発表

3PM-045

さわり心地に対する快・不快臭の効果

[責任発表者] 大塚 由美子:1
[連名発表者] 岡本 瑞希#:1
1:愛媛大学

目 的
 
 Dematte et al (2006)は布を触覚刺激として用い、同時に快臭あるいは不快臭が提示されることにより触覚刺激のさわり心地が変化することを報告した。 一方で、Koijck et al (2015)はサンドペーパーの張られた物体面を触刺激として用い、このような快・不快臭による触覚刺激のさわり心地判断に対する影響を確認せず、ニオイの触覚への影響は可変物体のさわり心地に対し限定的に生じる可能性を指摘した。
 
 本研究ではサンドペーパーで研磨された木片を触刺激として用い、さらに快・不快臭のさわり心地に対する影響を検討した。


方 法

参加者:愛媛大学学生22名
    (男性6名、女性16名、平均年齢18.95歳)

刺激:ニオイ刺激の香料として精油3種類(ベンゾイン・レモン・シナモンリーフ)を用いた。予備実験での反応に基づいて濃度を調整された精油を垂らしたコットンをガラス製密閉容器内に配置したものをニオイ刺激として用いた。

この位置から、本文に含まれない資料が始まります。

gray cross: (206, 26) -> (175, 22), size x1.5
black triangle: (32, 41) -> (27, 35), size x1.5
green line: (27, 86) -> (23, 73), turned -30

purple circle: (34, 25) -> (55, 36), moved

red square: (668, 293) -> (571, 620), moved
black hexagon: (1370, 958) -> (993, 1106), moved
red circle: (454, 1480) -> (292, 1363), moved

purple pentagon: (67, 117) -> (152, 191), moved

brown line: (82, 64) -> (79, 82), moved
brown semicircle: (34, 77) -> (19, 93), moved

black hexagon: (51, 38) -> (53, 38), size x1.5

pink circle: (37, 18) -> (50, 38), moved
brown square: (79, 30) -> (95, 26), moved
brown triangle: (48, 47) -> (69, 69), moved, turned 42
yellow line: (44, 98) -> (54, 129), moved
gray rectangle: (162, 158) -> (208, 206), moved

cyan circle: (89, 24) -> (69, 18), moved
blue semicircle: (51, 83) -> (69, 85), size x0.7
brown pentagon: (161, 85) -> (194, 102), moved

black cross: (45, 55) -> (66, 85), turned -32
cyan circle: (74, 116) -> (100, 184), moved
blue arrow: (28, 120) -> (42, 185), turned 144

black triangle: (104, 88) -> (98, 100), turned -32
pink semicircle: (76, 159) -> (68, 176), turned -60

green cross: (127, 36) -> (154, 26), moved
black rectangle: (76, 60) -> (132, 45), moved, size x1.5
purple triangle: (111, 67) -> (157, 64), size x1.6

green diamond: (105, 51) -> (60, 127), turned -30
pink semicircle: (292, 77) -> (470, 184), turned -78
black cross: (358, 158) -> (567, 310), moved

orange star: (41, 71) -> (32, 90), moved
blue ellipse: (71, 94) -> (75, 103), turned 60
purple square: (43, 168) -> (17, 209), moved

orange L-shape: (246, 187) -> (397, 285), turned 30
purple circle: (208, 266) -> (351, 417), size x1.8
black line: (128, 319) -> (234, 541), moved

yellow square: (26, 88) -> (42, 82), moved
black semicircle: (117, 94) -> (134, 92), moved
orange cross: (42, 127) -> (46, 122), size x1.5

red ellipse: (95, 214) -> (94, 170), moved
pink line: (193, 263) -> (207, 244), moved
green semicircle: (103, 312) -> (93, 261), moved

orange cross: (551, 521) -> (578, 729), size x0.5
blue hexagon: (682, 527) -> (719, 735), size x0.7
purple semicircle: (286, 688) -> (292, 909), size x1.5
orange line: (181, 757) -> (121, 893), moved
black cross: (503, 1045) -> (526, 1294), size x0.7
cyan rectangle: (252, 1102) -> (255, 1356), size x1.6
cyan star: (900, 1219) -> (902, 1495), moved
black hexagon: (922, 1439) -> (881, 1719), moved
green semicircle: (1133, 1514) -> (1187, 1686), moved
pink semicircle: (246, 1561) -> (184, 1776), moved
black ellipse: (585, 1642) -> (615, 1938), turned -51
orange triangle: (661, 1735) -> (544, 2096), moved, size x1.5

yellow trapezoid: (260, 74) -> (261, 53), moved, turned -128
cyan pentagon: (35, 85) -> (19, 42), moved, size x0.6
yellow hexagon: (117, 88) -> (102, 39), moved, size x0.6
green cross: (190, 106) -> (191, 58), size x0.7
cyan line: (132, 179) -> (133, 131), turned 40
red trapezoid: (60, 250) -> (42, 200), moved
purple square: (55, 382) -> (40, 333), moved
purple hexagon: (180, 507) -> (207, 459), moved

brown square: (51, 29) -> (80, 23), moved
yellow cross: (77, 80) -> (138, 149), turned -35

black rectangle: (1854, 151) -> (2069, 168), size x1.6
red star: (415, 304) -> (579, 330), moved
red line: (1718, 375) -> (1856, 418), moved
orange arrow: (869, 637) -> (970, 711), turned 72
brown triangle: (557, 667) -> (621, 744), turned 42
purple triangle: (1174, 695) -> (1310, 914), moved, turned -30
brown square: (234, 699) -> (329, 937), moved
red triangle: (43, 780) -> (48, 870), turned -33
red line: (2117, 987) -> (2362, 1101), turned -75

また、無臭刺激として香料を含まないコットンのみをガラス製密閉容器に入れた刺激を作成した。
 触刺激として3cm×3cm×1cmの木片の面に3種類の粗さ(40、100、320)のサンドペーパーを用いて研磨を施し、異なるテクスチャの面をもつ3種類の木片を3組作成した。

手続き:
参加者は目隠しをした状態で顎台上に頭部を固定。各参加者に対し、ニオイ刺激4種類(無臭・ベンゾイン・レモン・シナモンリーフ)×触刺激3種類×繰り返し5回=計60試行をランダム順に提示し、各試行でニオイ判断課題と触刺激判断課題に対する反応を得た。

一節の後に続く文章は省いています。